Material to process:
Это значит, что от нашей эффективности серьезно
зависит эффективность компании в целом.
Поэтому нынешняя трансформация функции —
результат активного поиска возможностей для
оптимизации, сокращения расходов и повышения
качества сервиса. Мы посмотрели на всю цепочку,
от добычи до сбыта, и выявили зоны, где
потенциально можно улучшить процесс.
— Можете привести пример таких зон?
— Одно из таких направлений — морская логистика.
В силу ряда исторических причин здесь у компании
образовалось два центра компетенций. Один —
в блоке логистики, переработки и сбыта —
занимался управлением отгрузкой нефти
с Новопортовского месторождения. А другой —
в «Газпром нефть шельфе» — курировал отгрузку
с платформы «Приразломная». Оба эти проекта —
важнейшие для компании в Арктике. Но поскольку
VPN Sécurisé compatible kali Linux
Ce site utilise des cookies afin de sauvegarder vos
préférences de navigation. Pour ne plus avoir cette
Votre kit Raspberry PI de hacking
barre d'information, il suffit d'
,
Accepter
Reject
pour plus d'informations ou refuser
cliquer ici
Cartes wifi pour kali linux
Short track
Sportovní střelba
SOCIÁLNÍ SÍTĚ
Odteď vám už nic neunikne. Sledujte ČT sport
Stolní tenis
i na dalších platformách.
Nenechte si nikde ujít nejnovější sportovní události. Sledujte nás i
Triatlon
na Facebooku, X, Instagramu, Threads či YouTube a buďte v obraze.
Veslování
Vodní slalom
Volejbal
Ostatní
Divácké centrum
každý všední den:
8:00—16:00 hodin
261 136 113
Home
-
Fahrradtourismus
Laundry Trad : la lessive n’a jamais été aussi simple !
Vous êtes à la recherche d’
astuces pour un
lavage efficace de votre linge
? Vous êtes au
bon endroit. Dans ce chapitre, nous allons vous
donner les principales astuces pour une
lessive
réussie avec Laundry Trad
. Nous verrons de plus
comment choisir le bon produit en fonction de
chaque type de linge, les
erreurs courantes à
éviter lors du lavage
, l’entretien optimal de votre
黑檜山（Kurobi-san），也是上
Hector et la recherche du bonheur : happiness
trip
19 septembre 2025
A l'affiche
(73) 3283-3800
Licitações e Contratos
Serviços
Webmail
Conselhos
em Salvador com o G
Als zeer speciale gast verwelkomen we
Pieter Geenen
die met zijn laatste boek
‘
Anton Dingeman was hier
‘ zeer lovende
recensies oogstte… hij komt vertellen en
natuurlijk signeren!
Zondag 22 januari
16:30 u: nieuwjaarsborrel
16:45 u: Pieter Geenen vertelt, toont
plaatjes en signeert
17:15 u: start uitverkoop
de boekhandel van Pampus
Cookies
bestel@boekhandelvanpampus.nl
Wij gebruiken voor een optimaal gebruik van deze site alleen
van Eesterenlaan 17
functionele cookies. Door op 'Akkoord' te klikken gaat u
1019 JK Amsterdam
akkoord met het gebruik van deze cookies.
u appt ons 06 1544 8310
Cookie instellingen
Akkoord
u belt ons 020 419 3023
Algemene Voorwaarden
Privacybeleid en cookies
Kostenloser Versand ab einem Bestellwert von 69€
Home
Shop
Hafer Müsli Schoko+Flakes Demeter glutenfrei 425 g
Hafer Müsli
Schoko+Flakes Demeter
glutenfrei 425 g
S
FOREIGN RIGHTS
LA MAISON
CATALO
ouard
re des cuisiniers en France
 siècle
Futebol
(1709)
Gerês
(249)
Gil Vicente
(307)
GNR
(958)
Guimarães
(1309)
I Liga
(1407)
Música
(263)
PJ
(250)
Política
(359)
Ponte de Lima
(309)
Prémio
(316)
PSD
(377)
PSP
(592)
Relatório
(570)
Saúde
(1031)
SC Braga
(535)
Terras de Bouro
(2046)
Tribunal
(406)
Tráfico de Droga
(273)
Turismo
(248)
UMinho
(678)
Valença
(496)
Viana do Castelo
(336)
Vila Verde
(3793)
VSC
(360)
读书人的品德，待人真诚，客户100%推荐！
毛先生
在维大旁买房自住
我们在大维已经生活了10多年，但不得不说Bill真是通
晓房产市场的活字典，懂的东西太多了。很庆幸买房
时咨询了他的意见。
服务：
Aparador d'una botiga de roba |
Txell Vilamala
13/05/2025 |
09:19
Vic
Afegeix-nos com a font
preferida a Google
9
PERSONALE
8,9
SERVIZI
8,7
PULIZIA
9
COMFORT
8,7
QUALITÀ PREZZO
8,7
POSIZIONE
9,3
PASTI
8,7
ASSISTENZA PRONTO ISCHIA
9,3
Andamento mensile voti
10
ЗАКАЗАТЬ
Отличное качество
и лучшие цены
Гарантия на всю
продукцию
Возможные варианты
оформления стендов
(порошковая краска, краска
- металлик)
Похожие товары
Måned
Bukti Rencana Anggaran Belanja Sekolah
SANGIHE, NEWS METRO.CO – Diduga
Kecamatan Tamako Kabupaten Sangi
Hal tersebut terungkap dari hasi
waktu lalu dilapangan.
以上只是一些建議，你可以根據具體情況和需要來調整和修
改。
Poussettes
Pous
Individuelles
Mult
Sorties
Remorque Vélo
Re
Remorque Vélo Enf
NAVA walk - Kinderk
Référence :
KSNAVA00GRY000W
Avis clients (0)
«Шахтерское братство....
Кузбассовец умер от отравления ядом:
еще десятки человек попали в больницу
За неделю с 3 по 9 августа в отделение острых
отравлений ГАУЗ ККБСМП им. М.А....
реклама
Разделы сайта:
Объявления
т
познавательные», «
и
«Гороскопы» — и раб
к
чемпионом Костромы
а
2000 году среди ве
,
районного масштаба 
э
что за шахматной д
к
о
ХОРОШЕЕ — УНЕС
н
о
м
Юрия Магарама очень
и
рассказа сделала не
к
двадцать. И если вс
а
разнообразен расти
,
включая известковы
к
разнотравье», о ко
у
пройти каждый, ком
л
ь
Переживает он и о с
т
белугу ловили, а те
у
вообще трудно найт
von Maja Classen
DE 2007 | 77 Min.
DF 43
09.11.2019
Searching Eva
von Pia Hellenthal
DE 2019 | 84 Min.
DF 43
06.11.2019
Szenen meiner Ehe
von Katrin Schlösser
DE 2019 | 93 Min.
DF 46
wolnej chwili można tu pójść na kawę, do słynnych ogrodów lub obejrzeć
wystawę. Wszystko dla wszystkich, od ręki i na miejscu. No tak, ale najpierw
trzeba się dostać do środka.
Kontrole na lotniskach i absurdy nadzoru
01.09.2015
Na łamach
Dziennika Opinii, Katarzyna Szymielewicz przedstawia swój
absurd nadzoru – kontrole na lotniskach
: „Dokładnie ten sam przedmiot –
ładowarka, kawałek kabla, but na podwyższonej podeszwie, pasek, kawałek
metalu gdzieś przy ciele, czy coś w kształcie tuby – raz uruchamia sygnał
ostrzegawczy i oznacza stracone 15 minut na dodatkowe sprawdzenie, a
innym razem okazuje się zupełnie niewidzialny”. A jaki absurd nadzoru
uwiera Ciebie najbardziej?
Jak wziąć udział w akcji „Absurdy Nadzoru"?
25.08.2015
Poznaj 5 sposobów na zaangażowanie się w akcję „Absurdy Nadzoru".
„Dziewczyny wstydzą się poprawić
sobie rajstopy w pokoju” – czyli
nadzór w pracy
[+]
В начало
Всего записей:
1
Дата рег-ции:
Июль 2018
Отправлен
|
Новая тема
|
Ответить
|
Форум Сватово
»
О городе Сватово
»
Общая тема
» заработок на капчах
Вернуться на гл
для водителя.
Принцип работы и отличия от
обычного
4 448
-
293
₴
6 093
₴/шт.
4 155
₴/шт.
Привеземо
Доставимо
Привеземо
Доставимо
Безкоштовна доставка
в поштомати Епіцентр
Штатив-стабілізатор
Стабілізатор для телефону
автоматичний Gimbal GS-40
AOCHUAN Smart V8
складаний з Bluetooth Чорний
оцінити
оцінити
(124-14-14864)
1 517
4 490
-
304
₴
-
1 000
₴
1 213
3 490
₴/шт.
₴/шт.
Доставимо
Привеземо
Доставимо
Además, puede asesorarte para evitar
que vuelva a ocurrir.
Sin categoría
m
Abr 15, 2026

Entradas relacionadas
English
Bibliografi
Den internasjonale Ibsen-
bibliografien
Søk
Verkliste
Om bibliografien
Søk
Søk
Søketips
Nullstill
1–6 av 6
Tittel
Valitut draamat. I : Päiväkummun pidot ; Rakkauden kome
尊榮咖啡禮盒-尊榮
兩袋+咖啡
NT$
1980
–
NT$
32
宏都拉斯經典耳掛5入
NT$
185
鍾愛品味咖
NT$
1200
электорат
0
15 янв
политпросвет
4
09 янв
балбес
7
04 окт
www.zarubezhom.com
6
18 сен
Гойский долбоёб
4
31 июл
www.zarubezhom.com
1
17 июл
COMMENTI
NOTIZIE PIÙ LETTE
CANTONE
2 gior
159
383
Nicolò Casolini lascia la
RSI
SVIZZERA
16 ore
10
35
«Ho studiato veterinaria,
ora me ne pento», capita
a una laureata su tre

Task item: Taking the records from the top, repeat each line exactly until you have repeated the line that contains "éviter lors du lavage".

Result:
Это значит, что от нашей эффективности серьезно
зависит эффективность компании в целом.
Поэтому нынешняя трансформация функции —
результат активного поиска возможностей для
оптимизации, сокращения расходов и повышения
качества сервиса. Мы посмотрели на всю цепочку,
от добычи до сбыта, и выявили зоны, где
потенциально можно улучшить процесс.
— Можете привести пример таких зон?
— Одно из таких направлений — морская логистика.
В силу ряда исторических причин здесь у компании
образовалось два центра компетенций. Один —
в блоке логистики, переработки и сбыта —
занимался управлением отгрузкой нефти
с Новопортовского месторождения. А другой —
в «Газпром нефть шельфе» — курировал отгрузку
с платформы «Приразломная». Оба эти проекта —
важнейшие для компании в Арктике. Но поскольку
VPN Sécurisé compatible kali Linux
Ce site utilise des cookies afin de sauvegarder vos
préférences de navigation. Pour ne plus avoir cette
Votre kit Raspberry PI de hacking
barre d'information, il suffit d'
,
Accepter
Reject
pour plus d'informations ou refuser
cliquer ici
Cartes wifi pour kali linux
Short track
Sportovní střelba
SOCIÁLNÍ SÍTĚ
Odteď vám už nic neunikne. Sledujte ČT sport
Stolní tenis
i na dalších platformách.
Nenechte si nikde ujít nejnovější sportovní události. Sledujte nás i
Triatlon
na Facebooku, X, Instagramu, Threads či YouTube a buďte v obraze.
Veslování
Vodní slalom
Volejbal
Ostatní
Divácké centrum
každý všední den:
8:00—16:00 hodin
261 136 113
Home
-
Fahrradtourismus
Laundry Trad : la lessive n’a jamais été aussi simple !
Vous êtes à la recherche d’
astuces pour un
lavage efficace de votre linge
? Vous êtes au
bon endroit. Dans ce chapitre, nous allons vous
donner les principales astuces pour une
lessive
réussie avec Laundry Trad
. Nous verrons de plus
comment choisir le bon produit en fonction de
chaque type de linge, les
erreurs courantes à
éviter lors du lavage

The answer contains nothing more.